L’article 1342-4 du Code civil prévoit que le créancier « peut accepter de recevoir en paiement autre chose que ce qui lui est dû. »

Il ressort de cette disposition que le principe d’immutabilité de l’objet du paiement n’est pas impératif. Il peut y être dérogé par les parties.

Lorsque le créancier accepte que le débiteur lui fournisse une prestation différente de celle qui était initialement convenu au contrat, on dit que s’opère alors une dation en paiement, laquelle s’analyse en un mode d’extinction des obligations.

Plus précisément, la dation en paiement se définit comme « la convention par laquelle le créancier accepte de recevoir en paiement une prestation différente de celle qui était prévue au contrat »[1].

Concrètement, c’est le fait pour le débiteur d’une obligation ayant pour objet, par exemple une somme d’argent, de s’acquitter de sa dette par l’exécution d’une autre prestation, telle que la délivrance d’une chose ou la fourniture d’un service d’une valeur équivalente.

Dans son sens littéral, le terme « dation », qui vient du latin « dare » (donner), signifie transfert de propriété. Aussi, la dation en paiement consisterait nécessairement en la substitution de l’obligation initiale par la remise d’une chose.

Est-ce à dire qu’il ne pourrait pas y avoir dation en paiement en cas fourniture d’une prestation de services en remplacement de la remise d’une somme d’argent ?

La doctrine majoritaire réfute cette analyse et plaide pour une approche extensive de la dation en paiement. Selon elle, la nature de la prestation substituée à celle convenue initialement par les parties serait indifférente.

Ce qui importe c’est que le mode de paiement accepté par le créancier diffère de celui stipulé au contrat.

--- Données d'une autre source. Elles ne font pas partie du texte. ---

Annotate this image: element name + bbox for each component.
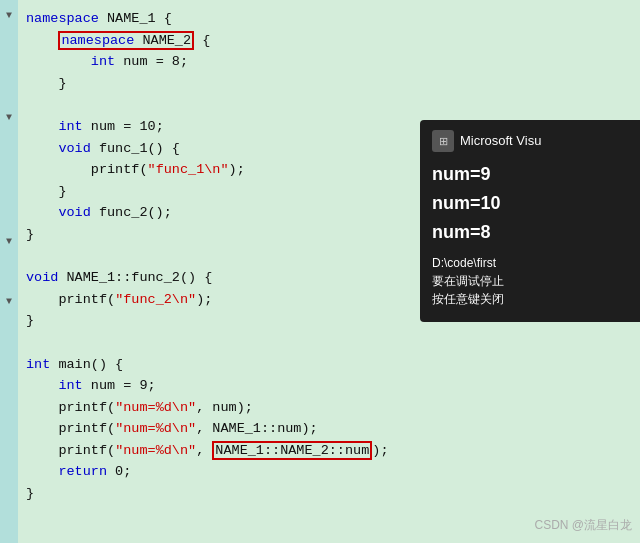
- csdn-credit: CSDN @流星白龙: [534, 516, 632, 535]
- arrow-15: ▼: [6, 294, 12, 310]
- path-line-2: 要在调试停止: [432, 272, 628, 290]
- code-line-1: namespace NAME_1 {: [26, 8, 636, 30]
- path-line-1: D:\code\first: [432, 254, 628, 272]
- code-line-3: int num = 8;: [26, 51, 636, 73]
- path-line-3: 按任意键关闭: [432, 290, 628, 308]
- code-line-17: printf("num=%d\n", NAME_1::num);: [26, 418, 636, 440]
- panel-path: D:\code\first 要在调试停止 按任意键关闭: [432, 254, 628, 308]
- output-line-2: num=10: [432, 189, 628, 218]
- arrow-12: ▼: [6, 234, 12, 250]
- arrow-6: ▼: [6, 110, 12, 126]
- panel-header: ⊞ Microsoft Visu: [432, 130, 628, 152]
- output-line-1: num=9: [432, 160, 628, 189]
- code-line-2: namespace NAME_2 {: [26, 30, 636, 52]
- code-line-4: }: [26, 73, 636, 95]
- code-line-18: printf("num=%d\n", NAME_1::NAME_2::num);: [26, 440, 636, 462]
- main-container: ▼ ▼ ▼ ▼ namespace NAME_1 { namespace NAM…: [0, 0, 640, 543]
- output-line-3: num=8: [432, 218, 628, 247]
- output-panel: ⊞ Microsoft Visu num=9 num=10 num=8 D:\c…: [420, 120, 640, 322]
- code-line-20: }: [26, 483, 636, 505]
- panel-title: Microsoft Visu: [460, 130, 541, 152]
- code-editor: namespace NAME_1 { namespace NAME_2 { in…: [18, 0, 640, 543]
- code-line-19: return 0;: [26, 461, 636, 483]
- code-line-15: int num = 9;: [26, 375, 636, 397]
- code-line-16: printf("num=%d\n", num);: [26, 397, 636, 419]
- code-line-empty-1: [26, 94, 636, 116]
- code-line-empty-3: [26, 332, 636, 354]
- vs-icon: ⊞: [432, 130, 454, 152]
- gutter: ▼ ▼ ▼ ▼: [0, 0, 18, 543]
- panel-output: num=9 num=10 num=8: [432, 160, 628, 246]
- arrow-1: ▼: [6, 8, 12, 24]
- code-line-14: int main() {: [26, 354, 636, 376]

C’est manifestement cette approche qui a été validée par le législateur à l’occasion de la réforme du régime général des obligations. L’article 1342-4 du Code civil ne limite aucunement la dation en paiement au cas de substitution de la prestation originaire par la délivrance d’une chose.

==> Nature

La nature de la dation en paiement a été âprement discutée en doctrine. Les auteurs ont cherché à l’habiller de plusieurs qualifications. Nous n’en aborderons que deux :

  • Dation en paiement et novation
    • D’aucuns ont soutenu que la dation en paiement s’analyserait en une novation par changement d’objet.
    • Pour mémoire, la novation consiste en un « contrat qui a pour objet de substituer à une obligation, qu’elle éteint, une obligation nouvelle qu’elle crée» ( 1329 C. civ.)
    • Il s’agit, autrement dit, d’une modalité d’extinction d’une obligation préexistante par la substitution d’une obligation nouvelle.
    • Ce mécanisme présente la particularité de lier indivisiblement l’extinction de la première obligation et la création de la seconde.
    • Autrement dit, la création de l’obligation nouvelle ne peut s’opérer sans extinction de l’obligation primitive.
    • À l’examen, la dation en paiement se distingue de la novation en ce que les parties ont l’intention d’éteindre le rapport d’obligation qui les lie.
    • Tel n’est pas le cas en présence d’une novation qui implique la volonté des parties de substituer le rapport d’obligation primitif par un nouveau rapport d’obligation.
    • À cet argument, les tenants de la thèse de la novation opposent que la dation en paiement consisterait bien en la substitution d’une obligation primitive, par une obligation nouvelle ; seulement, cette dernière s’exécuterait immédiatement.
    • La Cour de cassation est allée dans le sens de cette thèse en admettant dans un arrêt du 12 janvier 1988 que « la dation en paiement comme le paiement lui-même, peut être à terme» ( 3e civ. 12 janv. 1988, n°86-14.562).
    • Manifestement, dans cette configuration rien ne la distinguerait de la novation dans la mesure où la substitution de la prestation d’origine par une autre prestation pourrait s’étirer dans le temps, ce qui correspond précisément à l’hypothèse de la novation.
  • Dation en paiement et vente assortie d’une compensation
    • Certains auteurs voient dans la dation en paiement une vente dont le prix serait payé par le créancier, lequel prix viendrait se compenser avec la dette initiale
    • Au soutien de cette thèse, ils avancent que la jurisprudence a appliqué certains effets de la vente à la dation en paiement.
    • La Cour de cassation a, par exemple, admis dans le cadre d’une dation en paiement l’application des règles de la rescision pour lésion (V. en ce sens 3e civ. 25 mai 1983, n°81-13.214), de la garantie des vices cachés (V. en ce sens Cass. 1ère civ. 20 nov. 1990, n°89-14.583) ou encore du principe de transfert immédiat de la propriété (V. en ce sens Cass. 1ère civ. 27 janv. 1993, n°91-12.115).
    • Bien séduisante, l’analogie avec la vente ne permet pas de rendre compte des cas de dation en paiement non translatifs de propriété.
    • En effet, pour qu’il y ait vente, encore faut-il qu’il y ait transfert de propriété ; or la dation en paiement peut intervenir en dehors de toute remise de chose.
    • Surtout, certains effets de la vente ne sont pas applicables à la dation en paiement.
    • Par exemple, en cas d’annulation de l’obligation initiale, la dation en paiement emporte restitution du bien remis à titre de paiement alors que si l’on était en présence d’une vente le débiteur ne pourrait réclamer que la restitution du prix du bien délivré.
    • Pour toutes ces raisons, la dation en paiement ne se confond pas avec la vente.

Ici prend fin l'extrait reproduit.